By Emma Jenkin and Kieran Quaine

Read about Kieran’s views on structuring the three Managed Income Portfolio Service options


We are excited to introduce Kieran Quaine as the Head of MIPS with responsibility for Kieran Quaineall investment decisions. Kieran is a seasoned fixed income expert with over thirty years’ experience investing and managing money. Kieran has been at FIIG for over seven years, most recently as Head of Syndicate and was previously a senior portfolio manager at AMP. Click here to view Kieran's profile.

The Managed Income Portfolio Service (MIPS) has had a big six months since launch. We are pleased to announce that we have over $100m of commitments in MIPS across the Core Income, Income Plus, Inflation Linked and Customised Programs.

Below is an excerpt from our December 2015 quarterly report which outlines some of the portfolio management teams’ thinking. Strategies are being constantly reassessed in light of market conditions. 

An excerpt of the MIPS Quarterly Report: Investment strategy

Credit outlook

Our current strategy favours investing in medium tenor subordinated bonds issued by banks that are rated investment grade. The aim is to maintain credit exposure but decrease individual holdings sizes by adding more issuers to the portfolio in lower parcel volumes. The team continues to search the market for strong performing credits, seeking to rebalance portfolios to take advantage of opportunities driven by price movements in volatile market conditions.

Specific credit highlights include: 

  • Upgrade of Qantas from sub investment grade to investment grade
  • Participation in the primary issue of NEXT DC: an unrated bond originated by NAB
  • Retained Payce exposure given positive assessment of high yield to first call date
  • Participated in PMP refinancing as the terms were advantageous for existing bond holders
  • Accessing ANZ, BOQ, Bendigo and Adelaide and Members Equity subordinated bonds

Inflation and inflation linked bond outlook

Lower global growth and falling commodity prices continue to put downward pressure on prices consumers pay for all goods. The markets expectation for longer term inflation still tracks in the RBA target range of 2% to 3% with the expectation of 2.36% over 20 years, but for the short to medium term (5 years) the expectation is just below that range at 1.90%. The table below shows the markets’ inflation expectation at the end of December. This is calculated by taking the difference between the Australian government nominal bond and inflation linked bond yields at the various maturity points.

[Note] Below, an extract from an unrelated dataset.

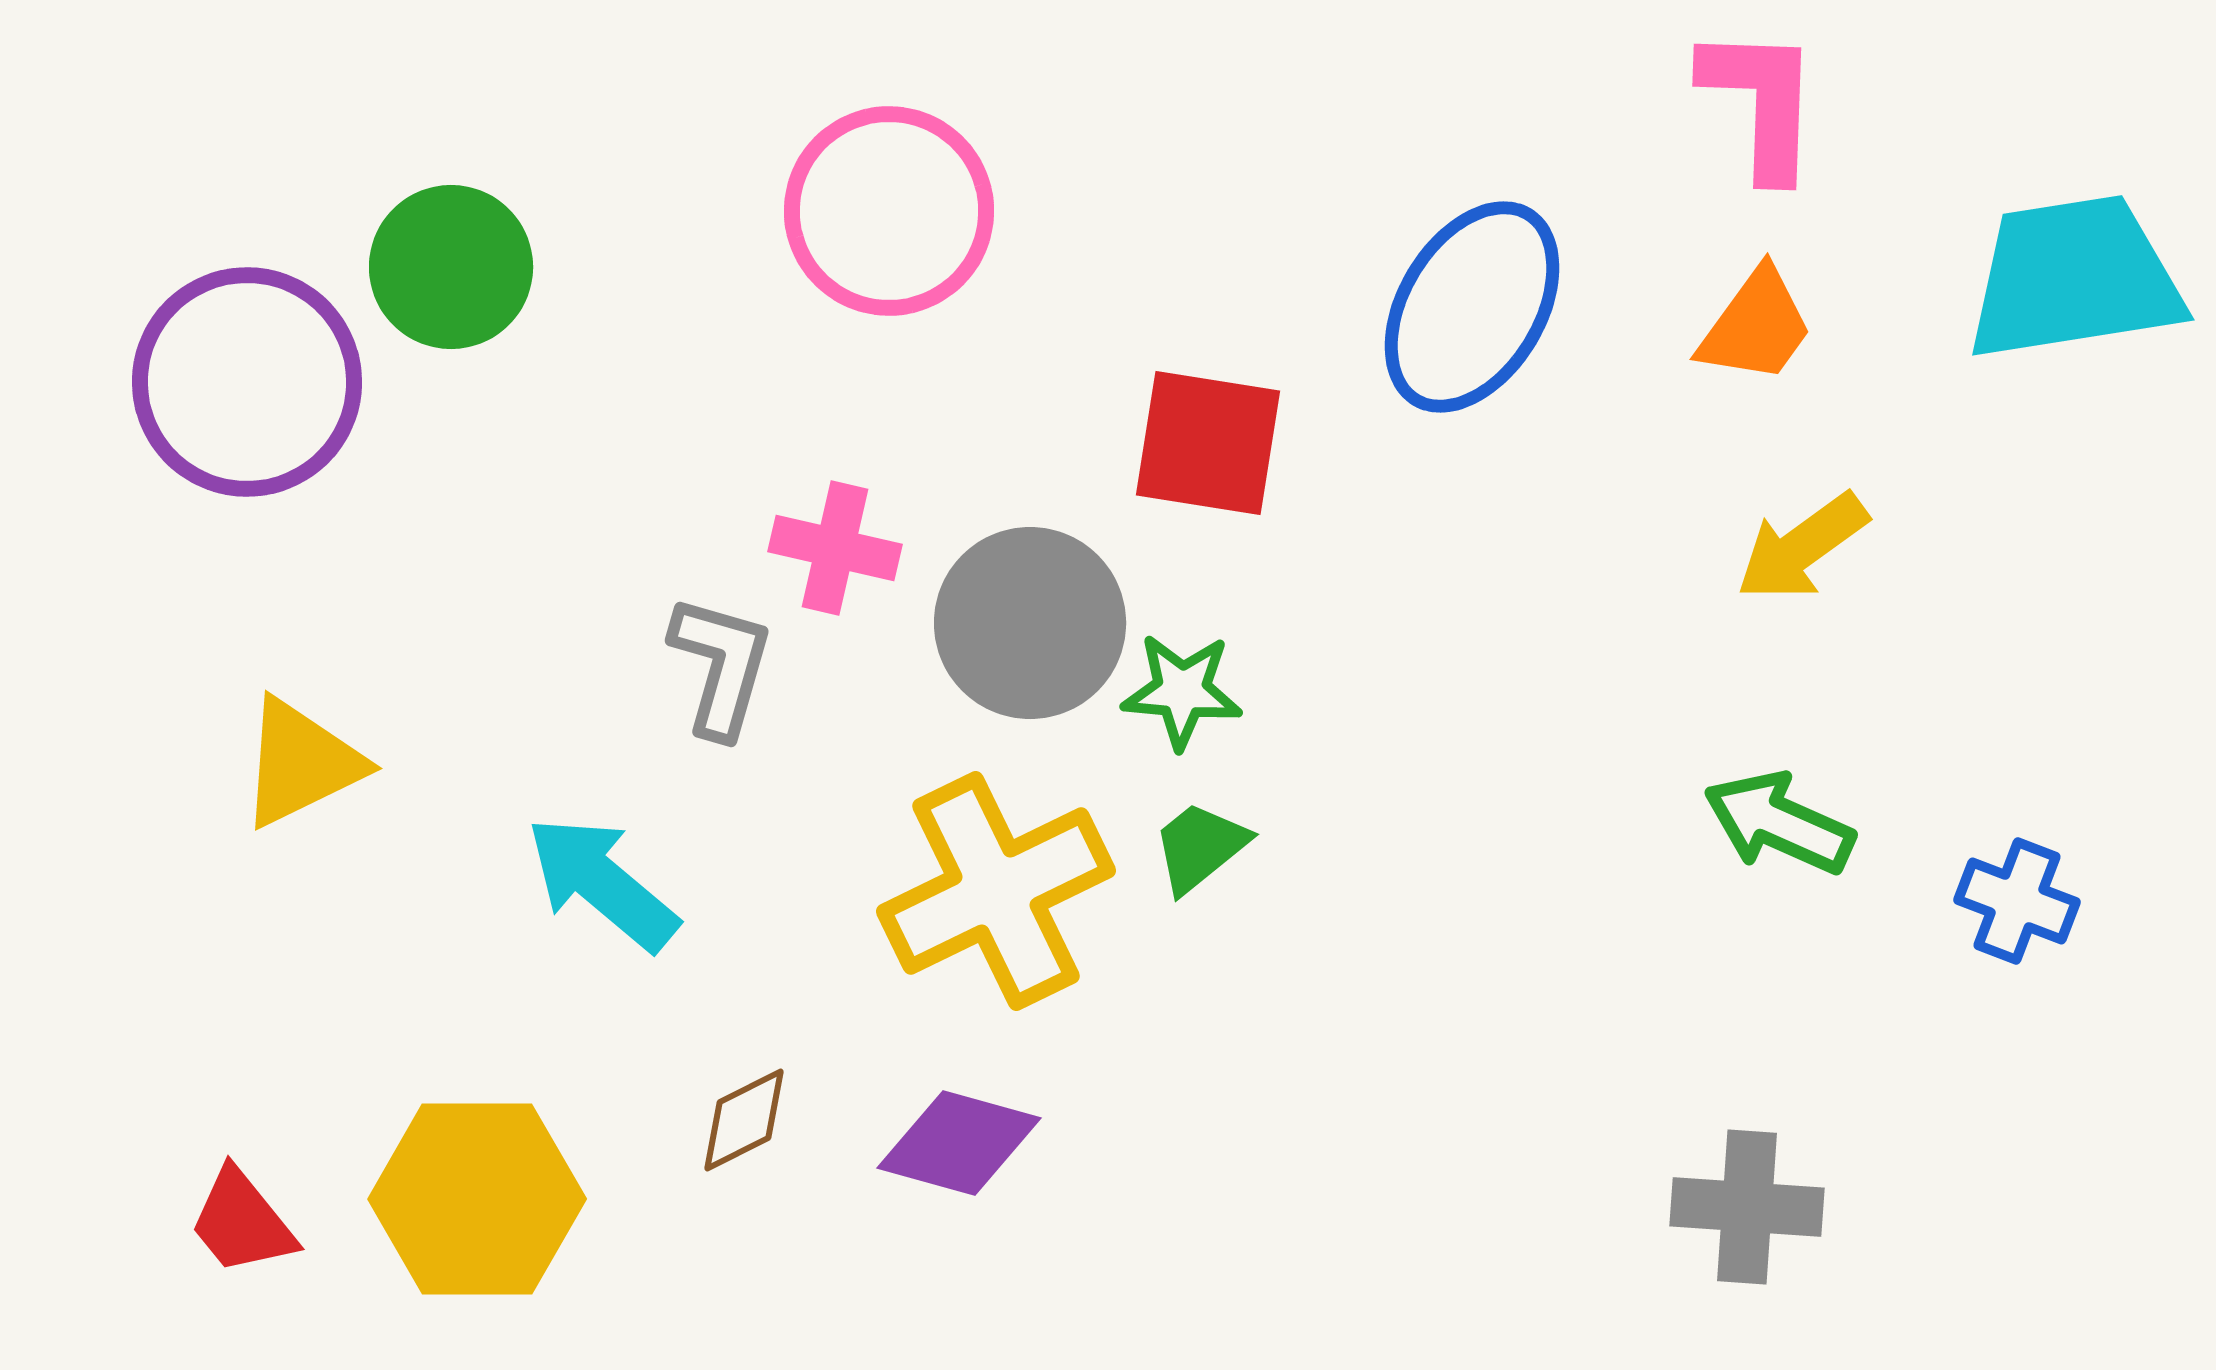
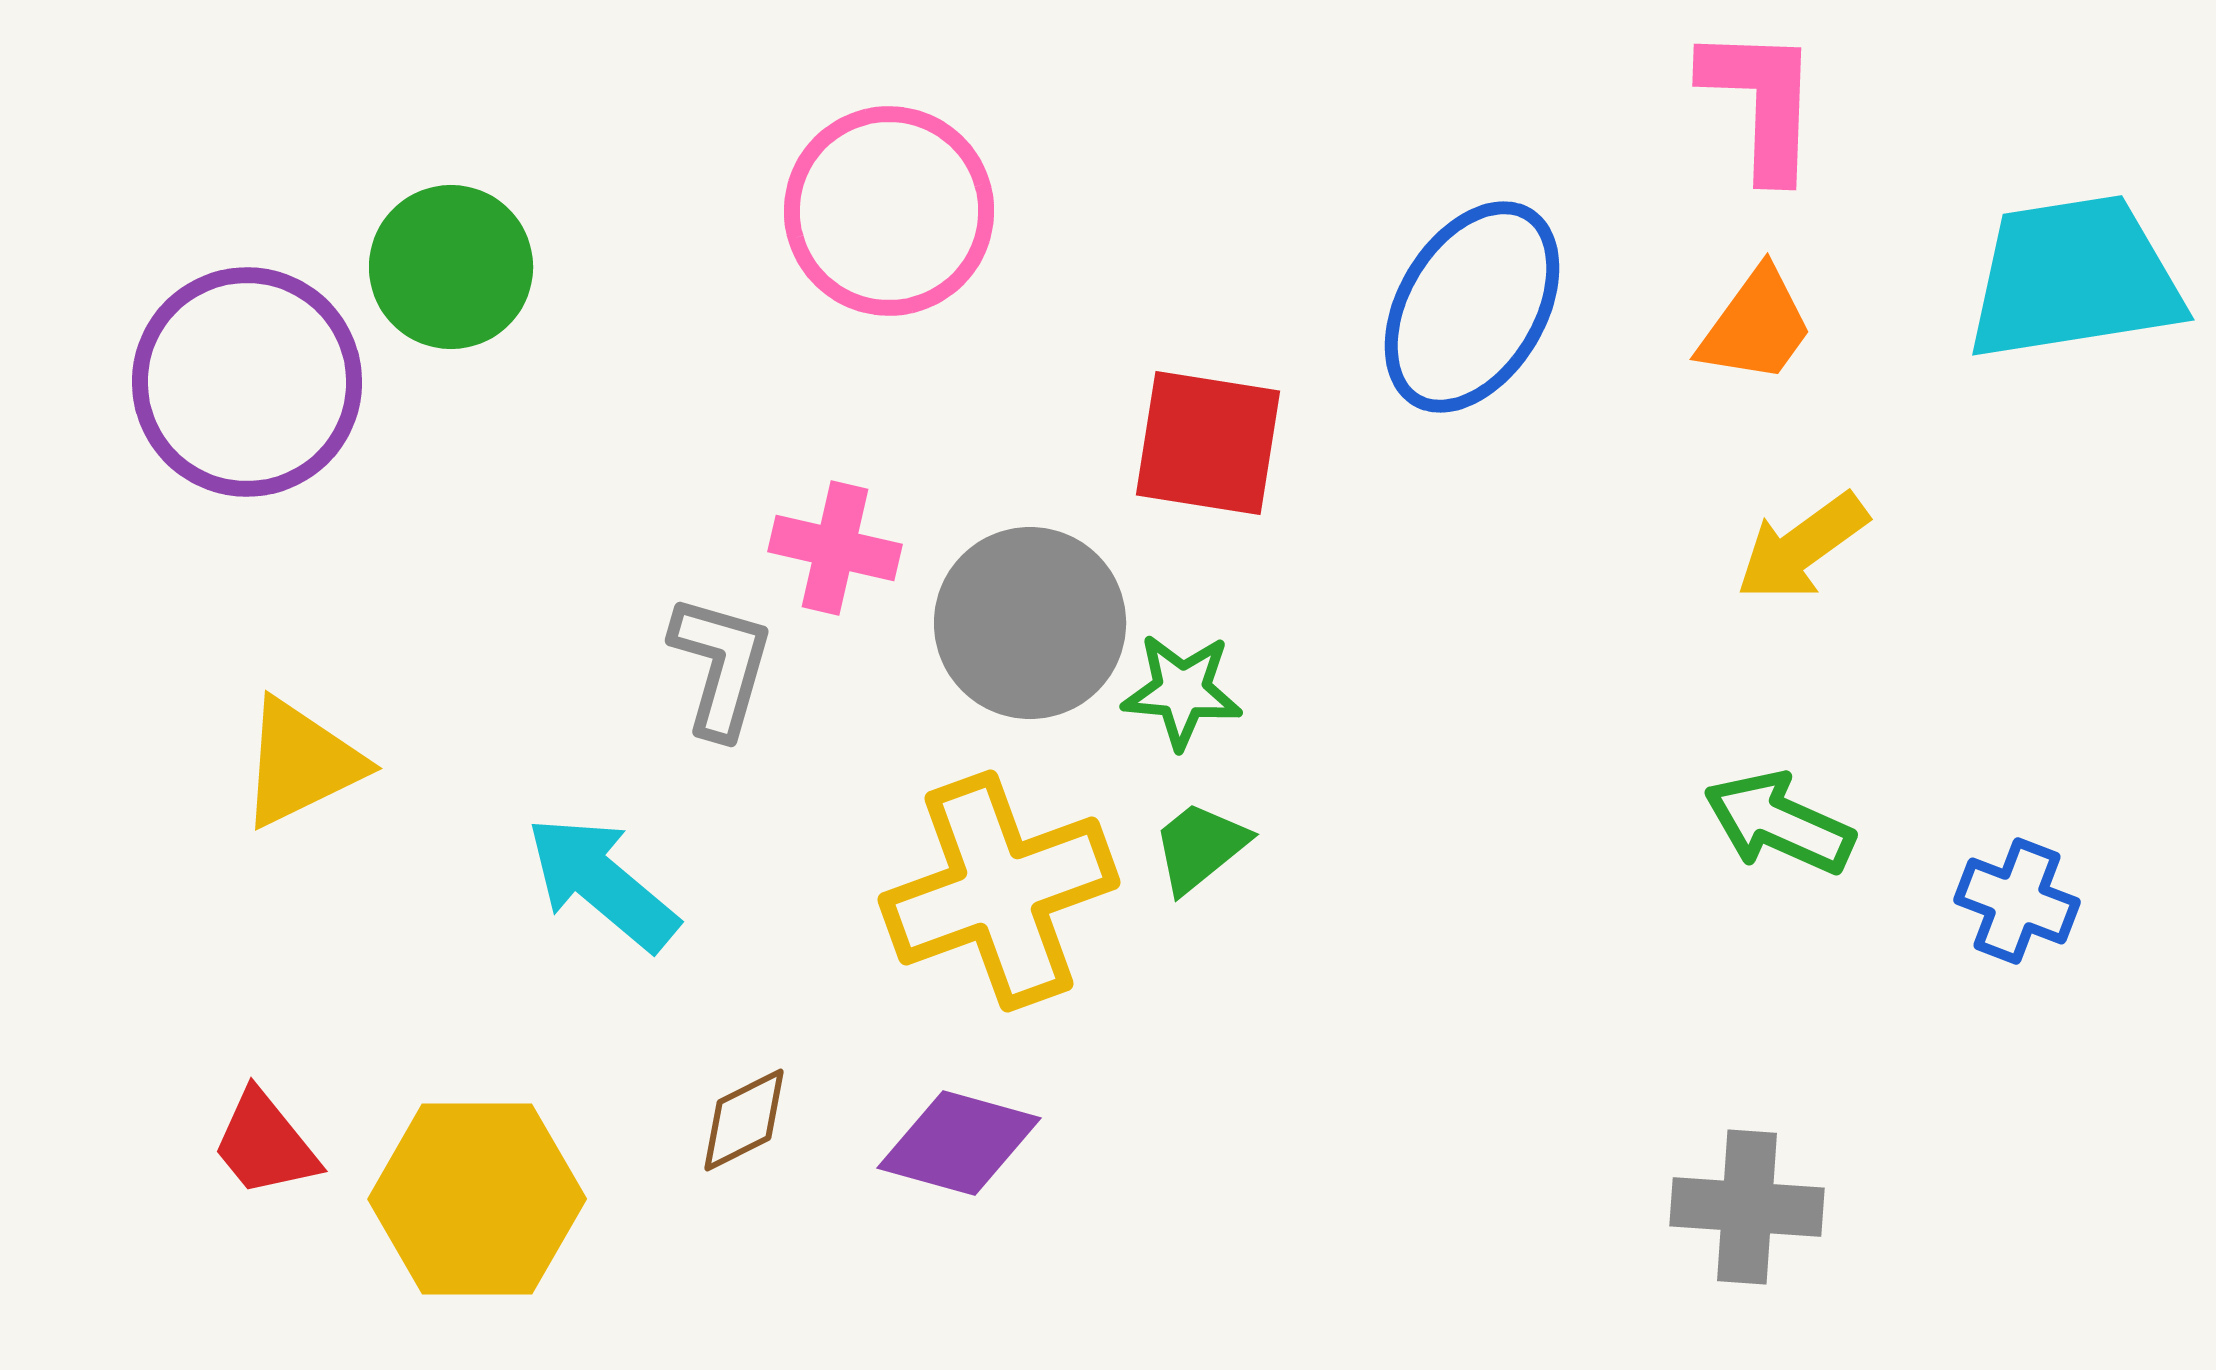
yellow cross: moved 3 px right; rotated 6 degrees clockwise
red trapezoid: moved 23 px right, 78 px up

Benchmark Commonwealth Government Interest Rate Bonds 5 years 10 years  20 years 
 2020 2025  2035 
Nominal yield (1) 2.18% 2.84% 3.41% 
Inflation linked yield (2) 0.28% 0.61% 1.05% 
Market inflation expectation = (1) - (2)  1.90%  2.23%  2.36% 

On the surface, the implications for portfolios invested in inflation linked bonds (ILBs), be they capital indexed bonds or indexed annuity bonds, are lower accretion rates and therefore lower returns. Simplistically, total returns in the ILB sector could be expected to be lower, given actual inflation is likely to fall. The strategy for the Inflation Linked Income Investment Program, taking account the backdrop of low short to medium term inflation, looks for economic advantage that can be extracted from two sources:

  1. Investing in ILB’s that offer compelling relative value. By example, Sydney Airport 2020 CIB at a real yield of 3.00% plus an inflation figure of 1.90% can be expected to return 4.90% nominal equivalent. By comparison, the Perth Airport 2021 fixed nominal bond yields only 4.22% making the Sydney Airport bond an attractive investment offering an additional 0.70% of yield, given they are rated the same by credit rating agency, Standard and Poor’s. This could be also viewed in terms of a breakeven on inflation, actual inflation would need to drop below 1.20% for the whole 5 years in order for an investor to prefer the Perth Airport bond on a yield basis.
  2. Investing in higher yielding medium tenor floating rate notes (FRN’s) as a substitute for ILB’s. The benchmark for FRN rate sets is bank bills which are correlated to inflation as the RBA’s interest rate policy is based on inflation targets. The risk associated with this strategy is a rally in real ILB yields delivering a total performance higher than for the FRN’s care of capital gains generated by the duration exposure of the ILBs. The accrual advantage of high yielding FRNs over bank bill rate sets, compensates for this risk.

At this point in time, we favour investments in FRN’s where compelling relative value in ILBs is not available. The current portfolio mix is 80% ILBs and 20% FRNs.